Default non-capturing regex flag [WAS: how to create strawman proposals?]
On Jun 2, 2011, at 10:46 PM, Kyle Simpson wrote:
I propose a /n flag for regular expressions, which would swap the default capturing/non-capturing behavior between ( ) and (?: ) operators (that is, ( ) would not capture, and (?: ) would capture).
I like it. No worries about the .NET somewhat different flag.
The /n property would reflect on the RegExp object as
Noncapturing == true
.
Lowercase noncapturing, right?
On Jun 2, 2011, at 10:49 PM, Brendan Eich wrote:
On Jun 2, 2011, at 10:46 PM, Kyle Simpson wrote:
I propose a /n flag for regular expressions, which would swap the default capturing/non-capturing behavior between ( ) and (?: ) operators (that is, ( ) would not capture, and (?: ) would capture).
I like it. No worries about the .NET somewhat different flag.
There's no backward compatibility fear, because unknown flags (from the future, so to speak) cause errors:
Error: invalid regular expression flag n Source File: javascript:alert(/hi/n) Line: 1, Column: 10 Source Code: alert(/hi/n)
Error: invalid regular expression flag n Source File: javascript:alert(new%20RegExp("hi",%20"n")) Line: 1
Tested in Firefox 4, copied from Error console.
The /n property would reflect on the RegExp object as
Noncapturing == true
.Lowercase noncapturing, right?
Yeah.
On Fri, Jun 3, 2011 at 1:51 AM, Brendan Eich <brendan at mozilla.com> wrote:
On Jun 2, 2011, at 10:49 PM, Brendan Eich wrote:
On Jun 2, 2011, at 10:46 PM, Kyle Simpson wrote:
I propose a /n flag for regular expressions, which would swap the default capturing/non-capturing behavior between ( ) and (?: ) operators (that is, ( ) would not capture, and (?: ) would capture).
I like it. No worries about the .NET somewhat different flag.

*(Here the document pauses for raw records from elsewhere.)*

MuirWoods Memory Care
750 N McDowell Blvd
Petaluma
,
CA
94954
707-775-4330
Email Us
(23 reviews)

There's no backward compatibility fear, because unknown flags (from the future, so to speak) cause errors:
Error: invalid regular expression flag n Source File: javascript:alert(/hi/n) Line: 1, Column: 10 Source Code: alert(/hi/n)

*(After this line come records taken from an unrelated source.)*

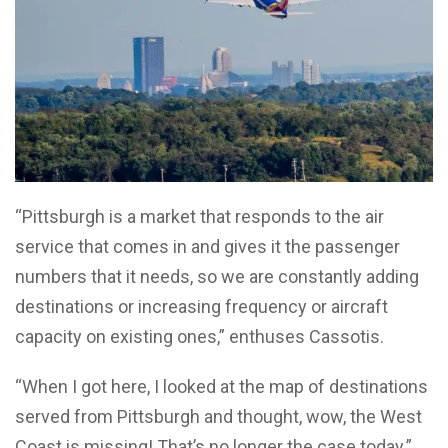
“Pittsburgh is a market that responds to the air
service that comes in and gives it the passenger
numbers that it needs, so we are constantly adding
destinations or increasing frequency or aircraft
capacity on existing ones,” enthuses Cassotis.
“When I got here, I looked at the map of destinations
served from Pittsburgh and thought, wow, the West
Coast is missing! That’s no longer the case today.”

Error: invalid regular expression flag n Source File: javascript:alert(new%20RegExp("hi",%20"n")) Line: 1
Tested in Firefox 4, copied from Error console.
Chrome (13) and Safari (5) tolerate "n". No error.
Opera 11.10 throws for "n" but not so for all the flags. It's silent for "x" (but it supports "x" so that's understandable) and "y" (support for which was dropped earlier, but silent compilation seems to remain).
On Jun 3, 2011, at 10:49 AM, Juriy Zaytsev wrote:
Chrome (13) and Safari (5) tolerate "n". No error.
Bugs filed?
On Sun, Jun 5, 2011 at 5:30 PM, Brendan Eich <brendan at mozilla.com> wrote:
On Jun 3, 2011, at 10:49 AM, Juriy Zaytsev wrote:
Chrome (13) and Safari (5) tolerate "n". No error.
Bugs filed?
WebKit bug — bugs.webkit.org/show_bug.cgi?id=41614
Seems to be stalled. cc'ing Oliver.
2011/6/3 Kyle Simpson <getify at gmail.com>:
I propose a /n flag for regular expressions, which would swap the default capturing/non-capturing behavior between ( ) and (?: ) operators (that is, ( ) would not capture, and (?: ) would capture).
The /n property would reflect on the RegExp object as
Noncapturing == true
.
Can RegExp flag experimentation be done in library code?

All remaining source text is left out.